Sayid prepara una dosis en el papel de plata de un paquete de tabaco. La papela le ha costado 100 afganis (1,7 euros; en España sale por unos 12) y la guarda en una bolsita anudada cuidadosamente. La desenvuelve, coloca el polvo sobre el papel, lo quema y empieza a aspirarlo por el cilindro que ha fabricado previamente.
"Si no la tomo me siento muy mal. Tengo vómitos y diarrea y siempre me duele el estómago. A veces me la inyecto, pero luego me duelen los brazos, así que prefiero fumarla. Quiero dejarlo pero nadie me puede ayudar. Cuando voy al hospital me dan cuatro pastillas y lo dejo unos días pero siempre vuelvo a por más", relata.
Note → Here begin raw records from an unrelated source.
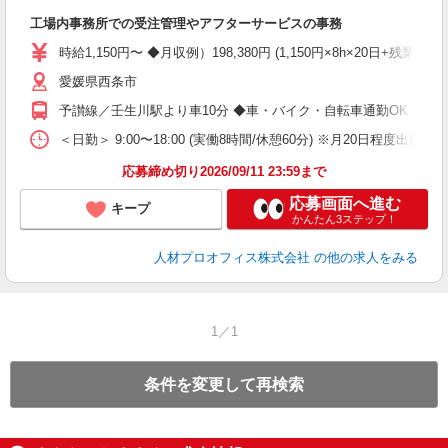
即
工場内事務所での受注管理やアフターサービスの事務
格
K
時給1,150円〜 ◆月収例）198,380円 (1,150円×8h×20日+残業1
み
愛媛県西条市
勤
交
予讃線／壬生川駅より車10分 ◆車・バイク・自転車通勤OK
＜日勤＞ 9:00〜18:00 (実働8時間/休憩60分) ※月20日程度出勤 
応募締め切り2026/09/11 23:59まで
応募画面へ進む
キープ
かんたん3ステップ！
人材プロオフィス株式会社
の他の求人をみる
1／1
条件を変更して再検索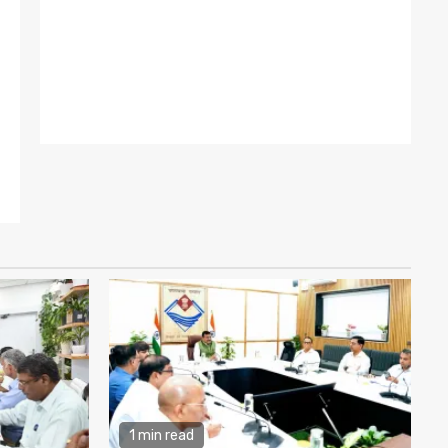
1 min read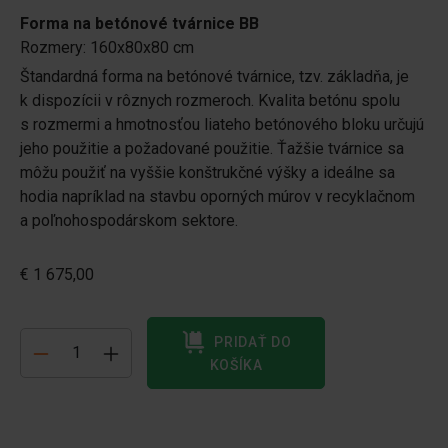
Forma na betónové tvárnice BB
Rozmery: 160x80x80 cm
Štandardná forma na betónové tvárnice, tzv. základňa, je
k dispozícii v rôznych rozmeroch. Kvalita betónu spolu
s rozmermi a hmotnosťou liateho betónového bloku určujú
jeho použitie a požadované použitie. Ťažšie tvárnice sa
môžu použiť na vyššie konštrukčné výšky a ideálne sa
hodia napríklad na stavbu oporných múrov v recyklačnom
a poľnohospodárskom sektore.
€ 1 675,00
PRIDAŤ DO
KOŠÍKA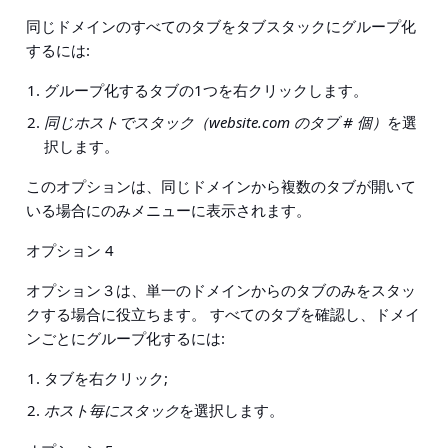
同じドメインのすべてのタブをタブスタックにグループ化
するには:
グループ化するタブの1つを右クリックします。
同じホストでスタック（website.com のタブ # 個）
を選
択します。
このオプションは、同じドメインから複数のタブが開いて
いる場合にのみメニューに表示されます。
オプション 4
オプション３は、単一のドメインからのタブのみをスタッ
クする場合に役立ちます。 すべてのタブを確認し、ドメイ
ンごとにグループ化するには:
タブを右クリック;
ホスト毎にスタック
を選択します。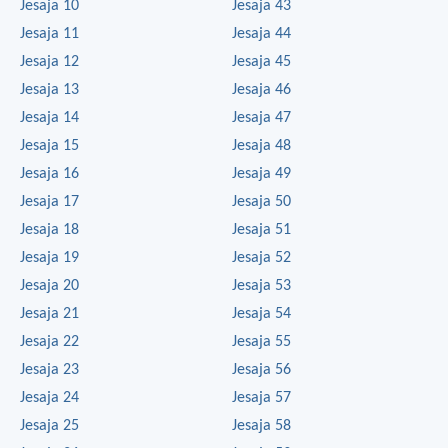
Jesaja 10
Jesaja 43
Jesaja 11
Jesaja 44
Jesaja 12
Jesaja 45
Jesaja 13
Jesaja 46
Jesaja 14
Jesaja 47
Jesaja 15
Jesaja 48
Jesaja 16
Jesaja 49
Jesaja 17
Jesaja 50
Jesaja 18
Jesaja 51
Jesaja 19
Jesaja 52
Jesaja 20
Jesaja 53
Jesaja 21
Jesaja 54
Jesaja 22
Jesaja 55
Jesaja 23
Jesaja 56
Jesaja 24
Jesaja 57
Jesaja 25
Jesaja 58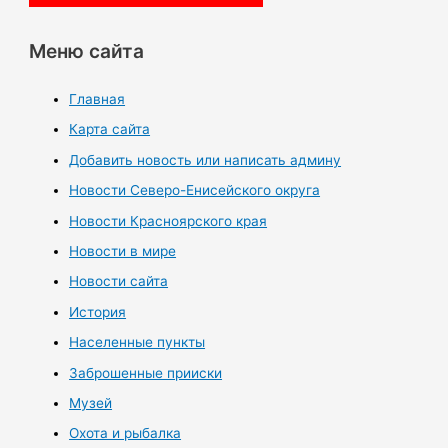
Меню сайта
Главная
Карта сайта
Добавить новость или написать админу
Новости Северо-Енисейского округа
Новости Красноярского края
Новости в мире
Новости сайта
История
Населенные пункты
Заброшенные прииски
Музей
Охота и рыбалка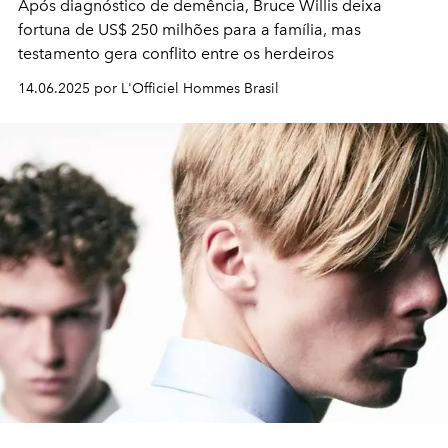
Após diagnóstico de demência, Bruce Willis deixa
fortuna de US$ 250 milhões para a família, mas
testamento gera conflito entre os herdeiros
14.06.2025 por L'Officiel Hommes Brasil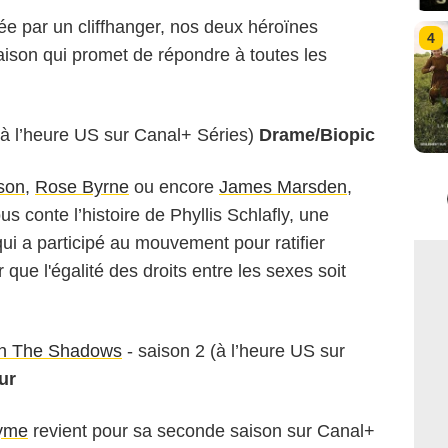
ée par un cliffhanger, nos deux héroïnes
4
aison qui promet de répondre à toutes les
à l’heure US sur Canal+ Séries)
Drame/Biopic
son
,
Rose Byrne
ou encore
James Marsden
,
us conte l’histoire de Phyllis Schlafly, une
qui a participé au mouvement pour ratifier
 que l'égalité des droits entre les sexes soit
n The Shadows
- saison 2 (à l’heure US sur
ur
nyme
revient pour sa seconde saison sur Canal+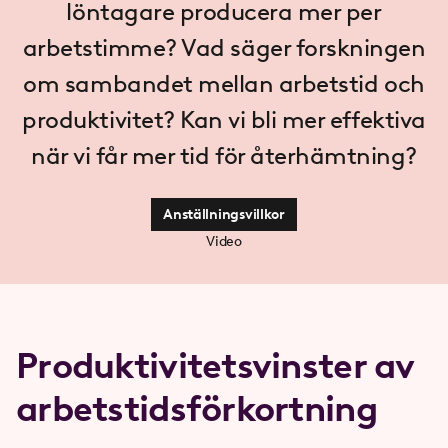
löntagare producera mer per
arbetstimme? Vad säger forskningen
om sambandet mellan arbetstid och
produktivitet? Kan vi bli mer effektiva
när vi får mer tid för återhämtning?
Anställningsvillkor
Video
Produktivitetsvinster av
arbetstidsförkortning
Hace 10 años, Sayid iba a casarse con una mujer más joven que él de su misma ciudad, Mazar i Sharif. Todo estaba preparado para la boda, pero la familia de su prometida descubrió que tomaba heroína y Sayid fue rechazado. Deambuló durante años y llegó hasta Kabul, donde encontró este lugar donde esconderse. Dice que no tiene amigos, que no recuerda que nadie de su familia haya muerto en guerras o atentados, pero que no sabe nada de ellos desde que salió de Mazar i Sharif.
La mayoría de los drogadictos afganos empezaron a consumir en sus tiempos de exiliados en Pakistán e Irán, tras la invasión soviética de 1979, según un informe de la ONU. Según ese estudio, un millón de afganos, un 3% de la población, está enganchado. Afganistán, el primer productor de la amapola de la que se extraen el opio y la heroína y que financia a los talibanes, consume ahora su propio cultivo.
Antes de que Sayid termine su dosis sentado en una escalera, la figura de otro hombre aparece en la penumbra. Lleva en una bolsa de plástico amarilla todas sus pertenencias, cuatro harapos y una pastilla de jabón. Se llama Nassim, de 22 años, y hace 19 días que ha vuelto a fumar heroína. "Conseguí dejarlo durante seis meses", dice el joven, "me fui a Irán para buscar trabajo, pero no me dejaron pasar la frontera y me deprimí. No conseguí ayuda. Volví a este sitio. ¿Por qué me drogo? No lo sé. Creo que yo era muy orgulloso. Siempre decía que lo podía dejar así que tomaba más", comenta el joven, que, por vergüenza, no quiere citar las enfermedades que dice tener.
Siempre vuelven. Las palizas de la policía, que ha desalojado los edificios, no les disuaden y regresan para encontrar un techo donde guarecerse del pesado sol afgano. En el lugar no se ven mujeres, pero las autoridades afganas han alertado de que también ellas se enganchan a la droga, sobre todo al opio.
Cada uno por su lado, los dos hombres, Sayid y Nassim, desaparecen en los laberínticos pasillos del centro soviético. Un vistazo desde lejos a los bloques de piedra hace que la tradicional fuerza de la arquitectura comunista parezca una broma pesada sobre la historia del siglo XX. La misma suerte que corrieron los demás edificios emblemáticos de la zona y la misma que podría correr en unos años el Parlamento afgano, si no cuajan las nuevas estrategias para Afganistán. Sobre esas construcciones se levantaron por un tiempo los símbolos de las reformas. Todas consumidas, por ahora, en una dosis de heroína.